The company is also pushing forward with large-scale domestic investments, which Chairman Seo previously estimated at KRW 4 trillion (approx. USD 3 billion) during a government meeting on Korea-U.S. tariff negotiations. Domestic projects include:

A new liquid-form drug product facility and a new drug-substance (DS) plant at Songdo,

A new drug-product (DP) facility in Yesan, Chungnam,

A new pre-filled syringe (PFS) manufacturing plant in Ochang, Chungbuk.

“Q4 Results Will Be Strong Enough to Compete with Pre-Split Samsung Biologics”

Celltrion expects significant improvement in its fourth-quarter performance. Chairman Seo stated, “Fourth-quarter revenue will grow by more than 30%, cost of sales will drop below 35%, and our operating margin will exceed 40%. Starting in Q4, we will be in a position to compete with Samsung Biologics’ pre-split operating profit.”

However, he declined to provide exact figures, citing disclosure obligations.

Celltrion plans to allocate its EBITDA across shareholder returns, R&D investment, and strengthening its financial structure. As a result, R&D expenditure is expected to surpass KRW 800 billion (approx. USD 600 million) next year. “Our R&D spending will soon exceed KRW 1 trillion (approx. USD 750 million), marking our transformation beyond a biosimilar-focused company,” Seo said.

According to Hyundai Motor Securities, Celltrion’s forecast for this year includes EBITDA of KRW 1.381 trillion (approx. USD 1.04 billion) and operating profit of KRW 1.08 trillion (approx.

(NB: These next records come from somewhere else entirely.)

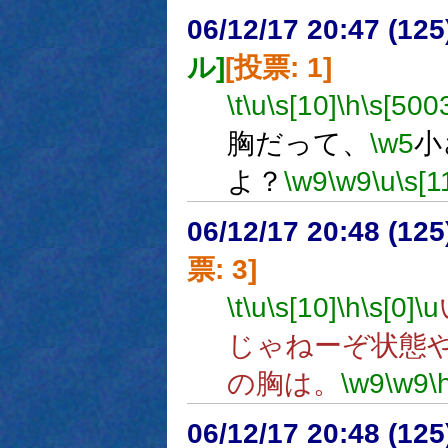
06/12/17 20:47 (
ル]
[投票: 1]
\t
\u
\s[10]
\h
\s[500
胸だって、
\w5
小
よ？
\w9
\w9
\u
\s[1
06/12/17 20:48 (
票: 3]
\t
\u
\s[10]
\h
\s[0]
\u
じゃねーぞ状態
の胸は。
\w9
\w9
\
06/12/17 20:48 (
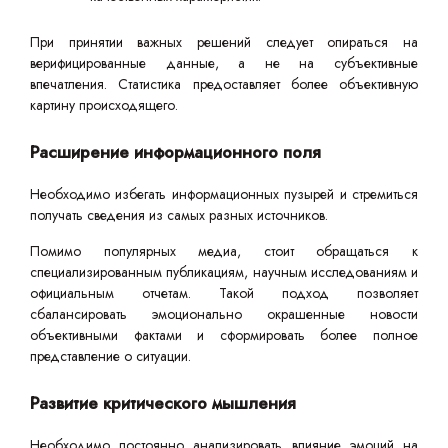
При принятии важных решений следует опираться на
верифицированные данные, а не на субъективные
впечатления. Статистика предоставляет более объективную
картину происходящего.
Расширение информационного поля
Необходимо избегать информационных пузырей и стремиться
получать сведения из самых разных источников.
Помимо популярных медиа, стоит обращаться к
специализированным публикациям, научным исследованиям и
официальным отчетам. Такой подход позволяет
сбалансировать эмоционально окрашенные новости
объективными фактами и сформировать более полное
представление о ситуации.
Развитие критического мышления
Необходимо постоянно анализировать влияние эмоций на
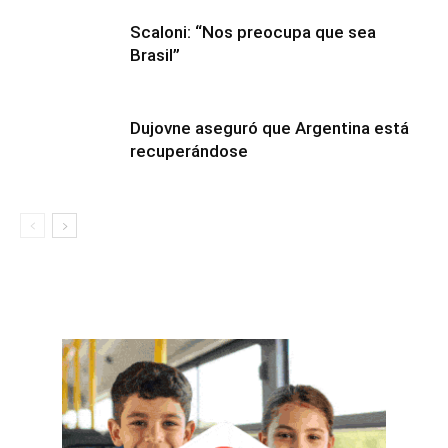
Scaloni: “Nos preocupa que sea
Brasil”
Dujovne aseguró que Argentina está
recuperándose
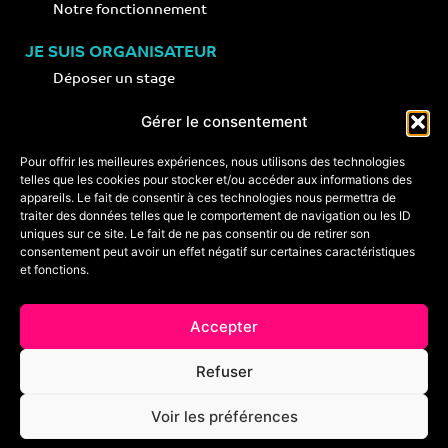
Notre fonctionnement
JE SUIS ORGANISATEUR
Déposer un stage
Notre concept
Gérer le consentement
Nos conseils
Pour offrir les meilleures expériences, nous utilisons des technologies
telles que les cookies pour stocker et/ou accéder aux informations des
appareils. Le fait de consentir à ces technologies nous permettra de
CONTACT
traiter des données telles que le comportement de navigation ou les ID
+33 (0)6 74 89 64 59
uniques sur ce site. Le fait de ne pas consentir ou de retirer son
monstagededanse@gmail.com
consentement peut avoir un effet négatif sur certaines caractéristiques
et fonctions.
Foire aux questions
Accepter
Crédits & mentions légales
Refuser
Conditions générales de vente
Voir les préférences
Politique de cookies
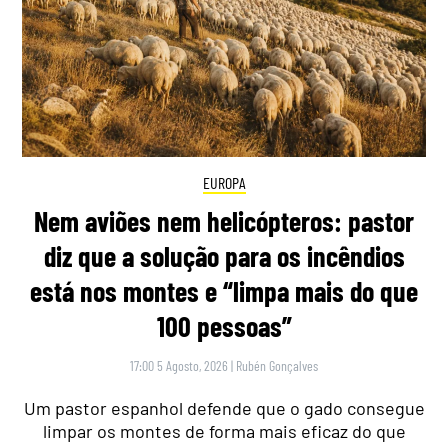
EUROPA
Nem aviões nem helicópteros: pastor
diz que a solução para os incêndios
está nos montes e “limpa mais do que
100 pessoas”
17:00 5 Agosto, 2026
|
Rubén Gonçalves
Um pastor espanhol defende que o gado consegue
limpar os montes de forma mais eficaz do que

USD 810 million).

This performance is expected to support Celltrion’s transition into a full-scale innovative drug company. The company currently markets 11 biosimilars and plans to launch 41 products by 2038, adding roughly two to three products annually over the next 13 years.

Despite Celltrion’s ambitious outlook, market concerns persist. Chairman Seo had previously projected KRW 1 trillion (approx. USD 750 million) in initial annual revenue for Zymfentra, but the forecast was revised downward to about KRW 350 billion (approx. USD 260 million) due to delays in U.S. payer listings and misjudgments regarding distribution channels—raising questions about the company’s credibility.

Addressing Zymfentra’s performance, Seo said, “Due to drug-price-reduction policies under former president Trump, U.S. insurers are still in confusion. Once the policies settle by the end of this year and the transition period passes, we expect meaningful progress next year.”

He added, “It also remains unclear whether Zymfentra will fall under the scope of price-reduction policies. In Europe, it is approved as a biobetter, but in the United States, it is approved as a new drug—making its status within price-cut programs ambiguous.”